BY SULLIVAN CARTER, Staff Reporter
Spreading awareness of Afghani war crime survivors, specifically women, Dr. Anne Cubilie’s spoke Tuesday afternoon in the Milo Smith Tower Theatre. Cubilie talked about her time spent collecting testimonies as a consultant for the United Nations in Badakhshan, Afghanistan.
In front of the 30 to 40 people attending the presentation, Cubilie shared that she began her work in Badakhshan in 2000 and it lasted until August of 2001. Her job was to collect the testimonies of 100 internationally displaced persons, referred to as IPD’s. With these testimonies, Cubilie wrote a report on human rights and gender issues and later used them in the last chapter of her book, “Women Witnessing Terror: Testimony and the Cultural Politics of Human Rights.”
Cubilie discussed what she learned from these testimonies and how difficult the process was to get them, saying that they averaged about 5 testimonies a day.
“We would sometimes have to hike into places of extreme poverty,” Cubilie said.
During her time in Afghanistan, Cubilie ran into many serious problems such as lack of resources, including no transportation and only one, inexperienced translator. Talking about Badakhshan, she said, “It’s almost entirely rural, and most people are illiterate.”
Even with all of these problems, Cubilie explained that the most amazing and surprising part of her trip was that these women still understood that they were apart of a global community and often wondered why the rest of the world was abandoning them.
When asked how difficult the transition from living in Afghanistan to living back in the United States, Cubilie explained that she was unable to contact any of the people she received testimonies from even though she developed such strong relationships.
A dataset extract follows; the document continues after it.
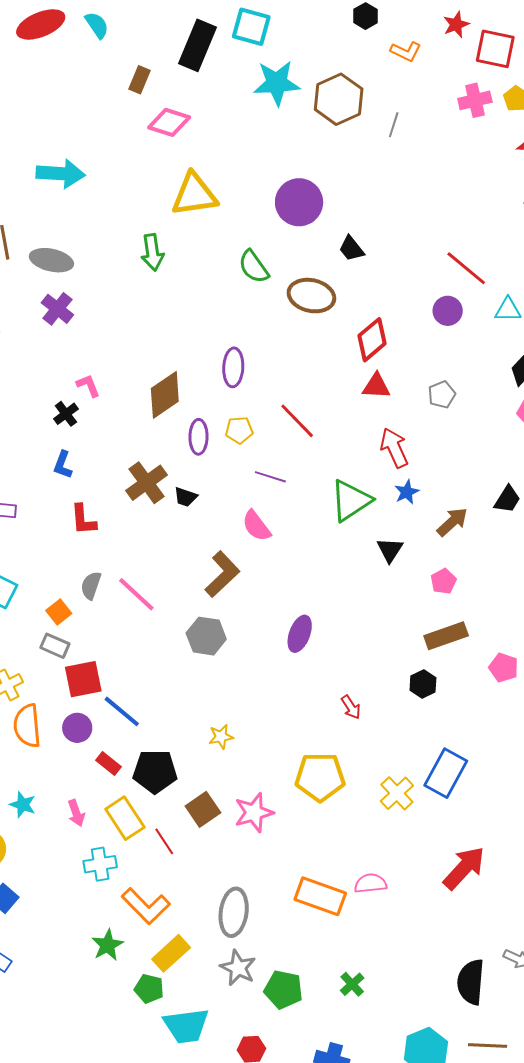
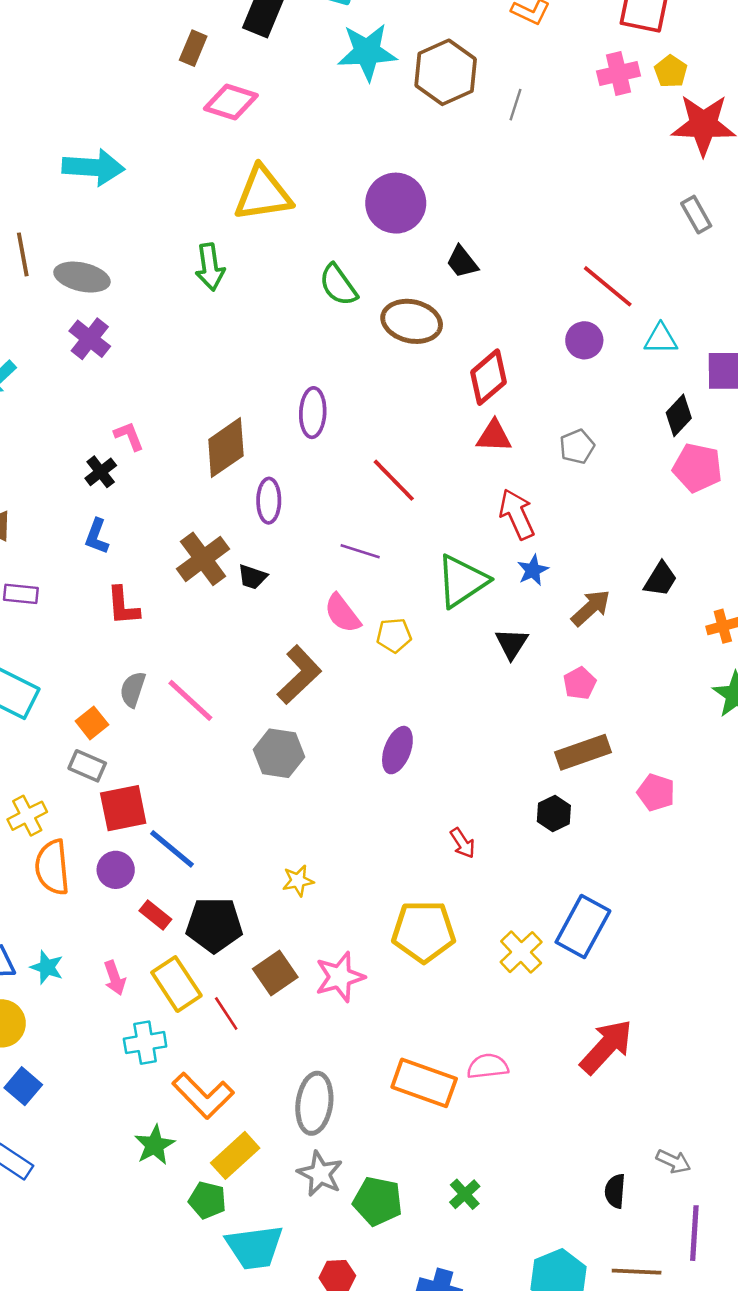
yellow pentagon: (239, 430) -> (394, 635), moved
black semicircle: (471, 982) -> (615, 1191), size x0.6

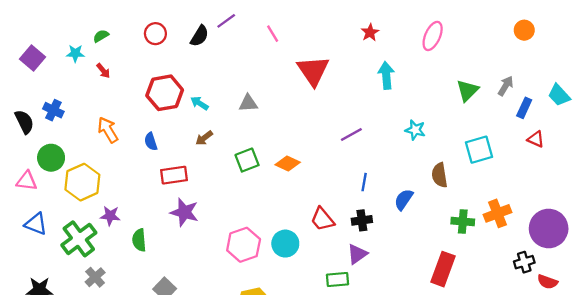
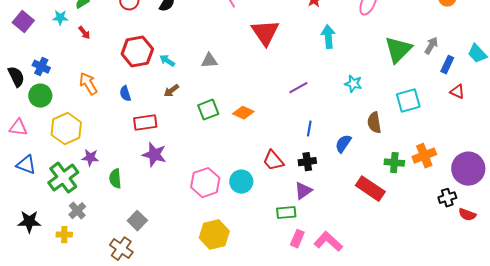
green triangle: (467, 90) -> (398, 50), size x1.4
green circle: (51, 158) -> (40, 96), moved
red rectangle: (443, 269) -> (370, 189), moved, turned -76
“It was a very upsetting transition,” Cubilie said.
Cubilie is a former professor at Georgetown University and has been working with the UN for the last 13 years. She is currently a program officer for the UN but is making her way around the nation to spread awareness of the issue over seas.
Central freshman Beatrice Wambui shared her feelings on the presentation and her reasons for attending.
“I appreciate her attempt to educate people on the matter,” Wambui said.
Wambui explained that it saddened her to think there are few steps being taken to help the situation and that Cubilie’s speech might have an impact on what major she chooses. Wambui attended the speech to learn more about the problem in Afghanistan.
To help with the current problem in Afghanistan, visit www.womenforwomen.org.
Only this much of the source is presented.